SAGE: Semantic Geospatial Analytics

Data integration is one of the main barriers to harnessing the full power of data in companies. Business-relevant data can be distributed across thousands of data silos in different formats in large companies. For companies driven by geospatial data (e.g., disaster management, automobile), the knowledge to be managed accounts for billions of rapidly changing facts (Big Data). Developing dedicated solutions for managing such large amounts of geospatial data is of central importance to improve the efficiency and effectiveness of data delivery for business-critical applications. However, dealing with geospatial data demands specific solutions for dealing with their intrinsic complexity (up to 5 dimensions) and the rapid changes in the data.
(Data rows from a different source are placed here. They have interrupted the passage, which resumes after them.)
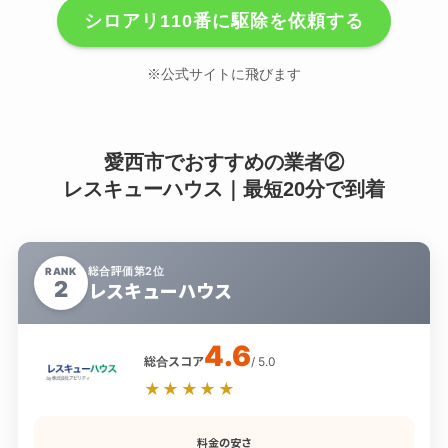
シロアリ110番に駆除を依頼する
※公式サイトに飛びます
愛西市でおすすめの業者②
レスキューハウス｜最短20分で到着
総合評価第2位
RANK
2
レスキューハウス
4.6
総合スコア
/ 5.0
★★★★★
料金の安さ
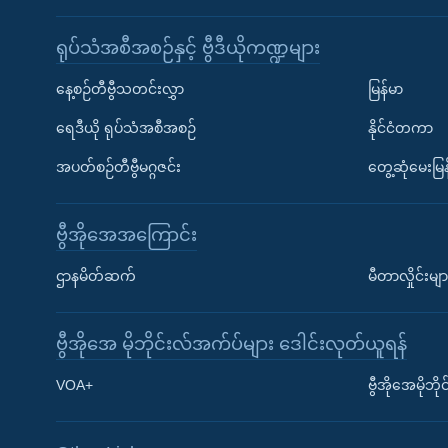
ရုပ်သံအစီအစဉ်နှင့် ဗွီဒီယိုကဏ္ဍများ
နေ့စဉ်တီဗွီသတင်းလွှာ
မြန်မာ
ရေဒီယို ရုပ်သံအစီအစဉ်
နိုင်ငံတကာ
အပတ်စဉ်တီဗွီမဂ္ဂဇင်း
တွေ့ဆုံမေးမြန
ဗွီအိုအေအကြောင်း
ဌာနမိတ်ဆက်
မီတာလှိုင်းမျာ
ဗွီအိုအေ မိုဘိုင်းလ်အက်ပ်များ ဒေါင်းလုတ်ယူရန်
Learning English
VOA+
ဗွီအိုအေမိုဘ
ဗွီအိုအေ လူမှုကွန်ယက်များ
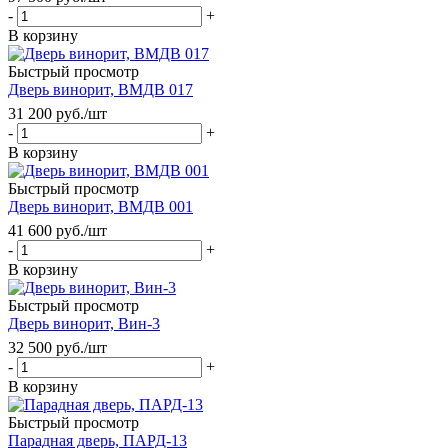
-
+
В корзину
Быстрый просмотр
Дверь винорит, ВМДВ 017
31 200
руб.
/шт
-
+
В корзину
Быстрый просмотр
Дверь винорит, ВМДВ 001
41 600
руб.
/шт
-
+
В корзину
Быстрый просмотр
Дверь винорит, Вин-3
32 500
руб.
/шт
-
+
В корзину
Быстрый просмотр
Парадная дверь, ПАРД-13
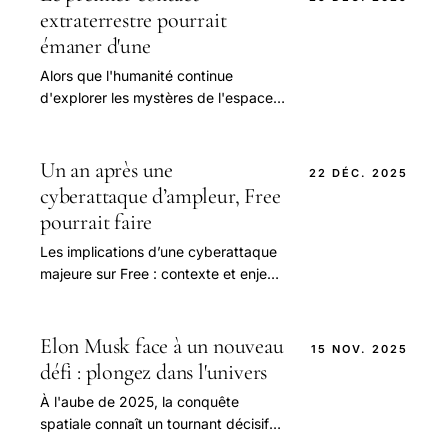
extraterrestre pourrait
émaner d'une
Alors que l'humanité continue
d'explorer les mystères de l'espace,
une hypothèse inattendue
commence à s'imposer dans le débat
scientifique : si.
Un an après une
22 DÉC. 2025
cyberattaque d’ampleur, Free
pourrait faire
Les implications d’une cyberattaque
majeure sur Free : contexte et enjeux
pour la sécurité informatique en
2025 Depuis la vague de
cyberattaques.
Elon Musk face à un nouveau
15 NOV. 2025
défi : plongez dans l'univers
À l'aube de 2025, la conquête
spatiale connaît un tournant décisif
marqué par une compétition féroce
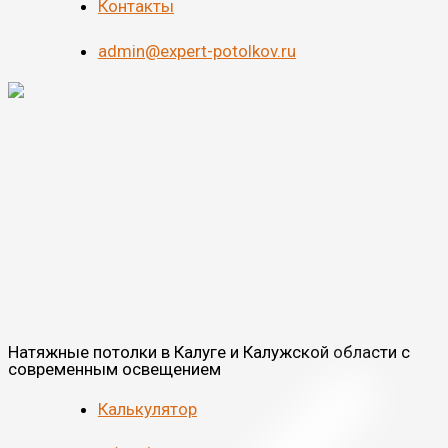
Контакты
admin@expert-potolkov.ru
Натяжные потолки в Калуге и Калужской области с
современным освещением
Калькулятор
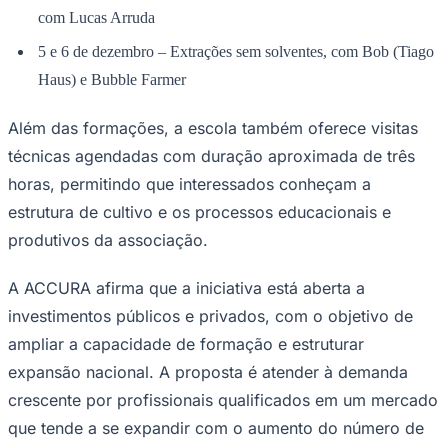
com Lucas Arruda
5 e 6 de dezembro – Extrações sem solventes, com Bob (Tiago
Haus) e Bubble Farmer
Além das formações, a escola também oferece visitas
técnicas agendadas com duração aproximada de três
horas, permitindo que interessados conheçam a
estrutura de cultivo e os processos educacionais e
produtivos da associação.
A ACCURA afirma que a iniciativa está aberta a
investimentos públicos e privados, com o objetivo de
ampliar a capacidade de formação e estruturar
Santos
expansão nacional. A proposta é atender à demanda
crescente por profissionais qualificados em um mercado
que tende a se expandir com o aumento do número de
SAGE addresses exactly this challenge by aiming to develop dedicated algorithms for the management of big geospatial data. We will develop time-efficient storage and querying strategies for geospatial data by extending the GeoSPARQL standard so as to deal with continuous queries. A time-efficient knowledge extraction framework dedicated to recognizing geospatial entities will also be developed. In addition, we will focus on developing scalable link discovery approaches for streams of RDF data that will interplay with the storage solution while running on distributed solutions such as FLINK.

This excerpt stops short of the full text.